Se avessimo avuto dubbi sull'atleta-copertina degli italiani assoluti, oggi i maggiori quotidiani italiani ce li hanno spazzati via. Marzia Caravelli, vincitrice di 100hs e 200 con il 4° tempo di sempre in Italia negli ostacoli e un tempone nei 200, a pochi centesimi dal limite "B" per Daegu. Un attimo, però: io di super-Marzia Caravelli ne sto parlando sin dalle prime uscite sui 200, dal sensazionale 23"1 di Latina al 13"12 di Gorizia, fino all'esplosione di gioia di Torino. Esiste uno Ius primogeniture giornalistico? Se esiste, mi metto in pole. Naturalmente non ho i poteri della Gazzetta dello Sport nè del Corriere dello Sport, che possono vantare mezzi centinaia di volte più potenti del mio piccolo pc e della mia connessione Sitecom. Mezza pagina nella rosea di oggi per Marzia. Altra mezza per il quotidiano romano, due dei tre maggiori quotidiani sportivi nazionali. Per entrambi i giornali un elemento emerge anche se non nella sua nitida evidenza: Marzia Caravelli non fa parte di un gruppo sportivo militare, quindi... quindi la vita se la deve guadagnare, lo stipendio se lo deve sudare, la mente non lavora per essere quella di un'atleta, convogliando quindi tutte le energie psichiche verso un obiettivo fin dal mattino, ma lavora su tutt'altro sino alle 17:00, ora in cui si presenta in pista per allenarsi. Prima di quell'orario l'attività di insegnante supplente ai bambini sordi  nelle scuole, quindi, nel pomeriggio, la presenza presso il Comitato Paralimpico del Coni. Un esempio di professionismo che non ha nulla del professionismo (nemmeno pane e salame nostrano, che si esaurisce nel fornire uno stipendio elargito dallo Stato nel deserto di progetti, strutture, trasparenza, studi, staff tecnici e staff medici...) e lasciando gli atleti liberi di diventare grandi... da soli. Poi metteteci che il tutto avviene nel nepotismo in cui affoga l'atletica italiana, dove nemmeno i cronometri e i metri spesso bastano a determinare la bravura o meno di un atleta. Uno su cento ce la fa, gli altri devono sperare nella sorte lasciando in chi li osserva, che non vi veda uno "statale" con quanto di negativo si attribuisce al termine sulla percezione di uno stipendio "a sbaffo". Molti di quegli atleti, purtroppo, si allenano tanto, troppo, male, per emergere e poter dimostrare che ciò che gli viene dato sia lecito. Ma è un circolo vizioso, in fondo al quale ci sono infortuni, incomprensioni, e la voglia se ne va. 

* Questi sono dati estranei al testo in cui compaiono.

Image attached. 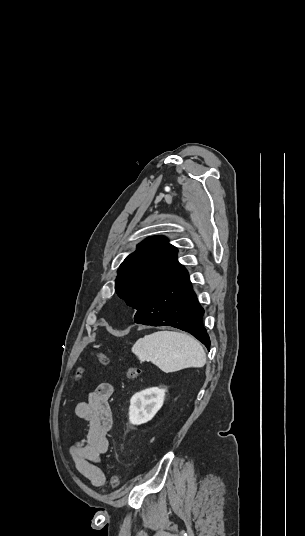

Il tutto mi fa interrogare comunque su un aspetto: in questo momento, che possiamo allungare anche agli ultimi due anni almeno, chi più della Caravelli dovrebbe avere quel posto in una società militare? Chi meglio di lei, incarna lo spirito dell'atletica italiana non-militare? Abnegazione, passione, ritagli di tempo tolti alla vita personale ed impiegati a cercare di essere professionisti, quando il professionista è tutt'altra cosa.
Non conosco Marzia, ma le sue scelte, note grazie ai giornali, ci raccontano da sole di un grande equilibrio... sereno. Certo che dopo un 13"05 fatto così, due titoli italiani, molta serietà, sarebbe anche il caso che anche lei avesse una chance di andare ai Mondiali e poi alle Olimpiadi percorrendo la stessa strada maestra già consentita a tutti i migliori atleti italiani e... non.